Arria is based on research conducted at Aberdeen University in the area of natural language generation (NLG). Note that is different from natural language processing (NLP). As far as the latter goes, this is about interpreting input that is entered using natural language. NLG, on the other hand, is the reverse: it is about taking conventional data, analysing it and then producing a report in natural language. For example, The Met Office is a client of Arria’s and it uses the technology to generate its forecasts. Thus the forecast for my area for today is “outbreaks of rain or showers on and off throughout the day today. The rain could be heavy at times, but there will be drier spells too. Maximum Temperature 20C.” That’s generated by Arria and it can be re-generated as required and it’s done automatically rather than requiring someone to manually write the forecast. Which means that much more localised forecasting is possible and that forecasts have a consistent format.

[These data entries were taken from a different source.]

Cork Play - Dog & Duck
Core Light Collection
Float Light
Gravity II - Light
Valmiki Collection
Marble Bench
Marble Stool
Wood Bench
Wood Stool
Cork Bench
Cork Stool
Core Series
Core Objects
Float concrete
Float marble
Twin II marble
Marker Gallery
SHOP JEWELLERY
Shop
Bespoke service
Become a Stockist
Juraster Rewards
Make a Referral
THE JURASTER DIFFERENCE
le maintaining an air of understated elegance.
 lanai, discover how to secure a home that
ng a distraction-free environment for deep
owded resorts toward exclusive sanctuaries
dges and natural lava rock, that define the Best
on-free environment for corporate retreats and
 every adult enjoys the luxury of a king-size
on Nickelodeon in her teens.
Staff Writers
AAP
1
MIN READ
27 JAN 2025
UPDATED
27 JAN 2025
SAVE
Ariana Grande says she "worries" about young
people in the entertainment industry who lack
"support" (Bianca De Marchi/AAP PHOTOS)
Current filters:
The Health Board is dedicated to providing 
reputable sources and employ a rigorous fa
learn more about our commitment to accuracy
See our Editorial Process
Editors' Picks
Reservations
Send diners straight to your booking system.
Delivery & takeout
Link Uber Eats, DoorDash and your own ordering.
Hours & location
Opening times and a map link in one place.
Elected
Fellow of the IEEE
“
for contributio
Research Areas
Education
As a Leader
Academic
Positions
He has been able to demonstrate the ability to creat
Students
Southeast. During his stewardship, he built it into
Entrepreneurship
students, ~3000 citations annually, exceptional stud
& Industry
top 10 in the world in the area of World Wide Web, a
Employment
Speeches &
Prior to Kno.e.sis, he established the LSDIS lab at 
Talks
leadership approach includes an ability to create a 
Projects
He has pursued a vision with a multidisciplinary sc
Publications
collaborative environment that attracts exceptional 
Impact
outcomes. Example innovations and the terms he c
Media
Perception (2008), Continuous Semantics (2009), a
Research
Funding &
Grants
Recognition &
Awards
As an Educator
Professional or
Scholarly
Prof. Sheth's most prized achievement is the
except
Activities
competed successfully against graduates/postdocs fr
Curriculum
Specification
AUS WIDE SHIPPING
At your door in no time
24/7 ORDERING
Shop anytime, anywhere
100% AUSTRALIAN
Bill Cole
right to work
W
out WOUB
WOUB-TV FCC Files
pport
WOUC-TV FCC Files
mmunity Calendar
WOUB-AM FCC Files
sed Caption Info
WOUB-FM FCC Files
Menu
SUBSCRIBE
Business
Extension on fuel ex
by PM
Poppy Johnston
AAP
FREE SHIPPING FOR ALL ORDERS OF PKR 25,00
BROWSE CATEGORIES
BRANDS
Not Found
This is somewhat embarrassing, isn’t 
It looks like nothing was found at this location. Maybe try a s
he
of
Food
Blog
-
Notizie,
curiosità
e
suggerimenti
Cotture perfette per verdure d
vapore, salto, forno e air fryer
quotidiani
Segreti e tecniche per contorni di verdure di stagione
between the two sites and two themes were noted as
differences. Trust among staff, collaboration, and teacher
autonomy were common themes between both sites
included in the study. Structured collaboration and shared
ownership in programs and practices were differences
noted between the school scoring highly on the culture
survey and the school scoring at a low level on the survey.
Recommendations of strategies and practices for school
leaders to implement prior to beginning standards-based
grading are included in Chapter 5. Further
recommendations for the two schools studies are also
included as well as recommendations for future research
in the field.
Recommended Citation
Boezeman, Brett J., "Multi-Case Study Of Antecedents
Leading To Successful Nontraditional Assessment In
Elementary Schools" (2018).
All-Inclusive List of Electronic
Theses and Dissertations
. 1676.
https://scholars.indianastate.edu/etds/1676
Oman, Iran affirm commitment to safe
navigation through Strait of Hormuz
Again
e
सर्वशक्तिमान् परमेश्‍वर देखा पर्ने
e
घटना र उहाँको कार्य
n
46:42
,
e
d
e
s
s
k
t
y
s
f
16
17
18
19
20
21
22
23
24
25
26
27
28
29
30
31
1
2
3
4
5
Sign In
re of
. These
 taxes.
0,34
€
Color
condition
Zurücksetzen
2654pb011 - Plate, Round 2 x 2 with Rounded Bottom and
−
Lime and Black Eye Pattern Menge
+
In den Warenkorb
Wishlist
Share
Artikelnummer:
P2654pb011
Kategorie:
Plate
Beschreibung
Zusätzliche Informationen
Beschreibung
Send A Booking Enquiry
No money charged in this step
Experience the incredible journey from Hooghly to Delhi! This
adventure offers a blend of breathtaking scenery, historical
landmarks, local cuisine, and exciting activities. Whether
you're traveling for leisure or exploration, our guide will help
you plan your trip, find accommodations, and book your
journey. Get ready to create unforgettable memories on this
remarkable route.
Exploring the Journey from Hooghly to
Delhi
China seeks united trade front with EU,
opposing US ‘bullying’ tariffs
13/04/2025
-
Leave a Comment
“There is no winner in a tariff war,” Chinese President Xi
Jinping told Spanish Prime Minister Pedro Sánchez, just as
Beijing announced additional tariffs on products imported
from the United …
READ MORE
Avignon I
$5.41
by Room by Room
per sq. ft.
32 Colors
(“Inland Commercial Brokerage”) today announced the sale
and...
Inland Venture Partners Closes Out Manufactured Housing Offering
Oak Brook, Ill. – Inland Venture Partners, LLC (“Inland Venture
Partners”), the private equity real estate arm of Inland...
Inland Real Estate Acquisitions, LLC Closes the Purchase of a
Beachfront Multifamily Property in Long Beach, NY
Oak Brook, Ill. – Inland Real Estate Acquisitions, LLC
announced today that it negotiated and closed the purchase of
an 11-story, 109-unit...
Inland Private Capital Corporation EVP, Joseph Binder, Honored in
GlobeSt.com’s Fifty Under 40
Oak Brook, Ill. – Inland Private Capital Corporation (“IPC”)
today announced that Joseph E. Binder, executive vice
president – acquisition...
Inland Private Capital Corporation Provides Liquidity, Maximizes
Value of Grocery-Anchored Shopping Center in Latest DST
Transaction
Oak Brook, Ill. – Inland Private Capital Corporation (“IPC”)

Let’s take a different example. Another one of Arria’s customers is Shell, which is using Arria to produce reports for preventative maintenance/asset management on its oil rigs. Arria ingests sensor data from the relevant device (in the initial phase Arria is being used to monitor compressors, which average around 120 sensors) and whenever there is a fluctuation from an expected value (for example, too much vibration) on a sensor Arria can generate a report (and alert) for the engineer, not only giving him details of the out-of-range reading but also a history of relevant past readings (for example, has this particular component been on the blink for some time) along with recommended actions. Prior to the use of Arria, warning lights were used to warn of such variances but it typically needed an engineer to spend two to three hours of research before he could identify the problem and a likely resolution. Arria does this in moments.
Of course, it’s not trivial to set Arria up. Solutions are domain and client specific. According to Arria (which used to be known as Data2Text) it takes between 3 and 6 months to configure the rules (which are XML based) that underpin the system, depending on the complexity of the data analytics required. It can be deployed either in the cloud or on site and you can inject third party analytics if appropriate. Reports generated by Arria can include graphics and diagrams where that will be useful.
So, what Arria is doing is going a step beyond business intelligence (in its broadest sense) because it is not just presenting the data to you (lots of pretty charts) but is interpreting it, according to rules that you tell it. I think that’s really valuable.